• Maidstone and Tunbridge Wells Trust plans to deliver £37m of financial improvements by March
  • Most of the improvements to be delivered through additional revenue
  • Regulators said trust’s pay bill growth was “excessive”

An NHS trust in financial special measures is now planning to deliver £37m of financial improvements by the end of the financial year.

Maidstone and Tunbridge Wells Trust had initially refused to agree a financial target for 2016-17 with NHS Improvement, but has now signed up to a control total that requires a dramatic improvement over the second half of the year.

The new plan assumes £14m of additional income, a capital to revenue transfer of £4.2m, and further technical accounting measures worth £3.5m.

There is also a financial recovery plan worth £16m, which includes slashing the overall pay bill. However, £9m of the recovery plan remains unidentified.

The trust was placed in financial special measures in July, and identified by NHS Improvement as one of 63 trusts that had potentially overspent on their pay bill.
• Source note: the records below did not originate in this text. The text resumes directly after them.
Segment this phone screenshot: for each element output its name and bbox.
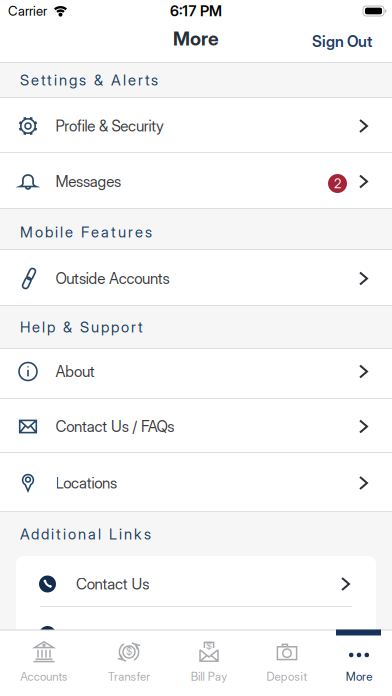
staticText: Bill Pay <box>191 670 227 684</box>
staticText: Outside Accounts <box>56 269 170 288</box>
staticText: Accounts <box>20 670 68 684</box>
staticText: Settings & Alerts <box>20 71 158 89</box>
button[interactable]: Profile & Security <box>0 98 392 152</box>
staticText: Mobile Features <box>20 223 152 241</box>
button[interactable]: Sign Out <box>312 32 372 51</box>
button[interactable]: Contact Us / FAQs <box>0 399 392 452</box>
staticText: $ <box>126 645 132 658</box>
button[interactable]: About <box>0 349 392 398</box>
staticText: Messages <box>56 172 121 191</box>
staticText: Deposit <box>266 670 308 684</box>
staticText: Contact Us <box>76 575 149 593</box>
staticText: More <box>346 670 372 684</box>
staticText: $ <box>206 640 212 652</box>
staticText: 6:17 PM <box>170 2 222 20</box>
staticText: Help & Support <box>20 318 143 336</box>
staticText: Carrier <box>8 3 47 19</box>
button[interactable]: Outside Accounts <box>0 250 392 305</box>
button[interactable]: $ <box>88 630 170 688</box>
staticText: More <box>173 27 219 50</box>
button[interactable]: Messages <box>0 153 392 208</box>
button[interactable]: $ <box>170 630 248 688</box>
staticText: About <box>56 362 95 381</box>
button[interactable]: More <box>326 630 392 688</box>
button[interactable]: Accounts <box>0 630 88 688</box>
button[interactable]: Deposit <box>248 630 326 688</box>
button[interactable]: Locations <box>0 453 392 511</box>
staticText: 2 <box>334 176 341 191</box>
staticText: Locations <box>56 474 117 492</box>
staticText: Contact Us / FAQs <box>56 417 174 436</box>
staticText: Transfer <box>108 670 150 684</box>
staticText: Additional Links <box>20 525 151 543</box>
staticText: Profile & Security <box>56 117 164 135</box>
button[interactable]: Contact Us <box>16 556 376 606</box>
staticText: Sign Out <box>312 32 372 51</box>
The regulator highlighted a possible in-year pay bill reduction of £2.3m.

A report to the trust board in September said: “Confirmation of the terms of financial special measures from NHSI had focused on the trust’s failure to agree a control total and decision to forecast a deficit (of £22.9m), as well as its excessive rate of pay growth over the past two/three years.”

The trust told HSJ the pay bill reductions “will mainly be achieved through a reduction in the use of temporary staffing”.

An inspection by the Care Quality Commission last year had raised concerns about staffing levels at the trust and the overreliance on bank and agency workers.

Although the trust’s original plan for this year was a deficit of £22.9m, the monthly run rate at the end of August suggested a year-end shortfall of £42m.

The trust’s new control total is a deficit of £4.7m, which means around £37m of improvements are required.

The original plan appears to have included an overly ambitious expectation to recruit permanent staff and reduce agency spending.

Last year the trust’s agency nursing bill was £22m, and it had planned to meet the £13.6m ceiling set by NHS Improvement for 2016-17.

The new financial plan assumes a year-end nursing agency bill of £16.4m, while forecast spending on locum doctors has risen by £4m. Forecast spending on substantive staff has reduced by almost £9m.

Most of the financial improvements will be made through additional revenue. A proportion of the £14m of additional income relates to contract penalties that will no longer be applied, but there also appears to be additional income planned through “high cost drugs” and other avenues.

The trust said the technical accounting measures include a “review of opportunities for provisions, prior commitments and asset valuations”.

According to trust’s October board papers, a capital to revenue transfer would be enabled through the deferral of “estates electrical upgrades” and a radiotherapy development at Tunbridge Wells Hospital.

If the control total is met, the trust would receive £9.4m of national sustainability and transformation funding, resulting in a surplus of £4.7m.

The trust said in a statement: “Maidstone and Tunbridge Wells Trust are working closely with NHS Improvement to support the development and delivery of financial efficiencies as part of our agreed control total for 2016-17.”

NHS Improvement has previously told HSJ it did not expect local capital to revenue transfers this year, and did not respond to questions around the trust’s recovery plan or pay bill reductions.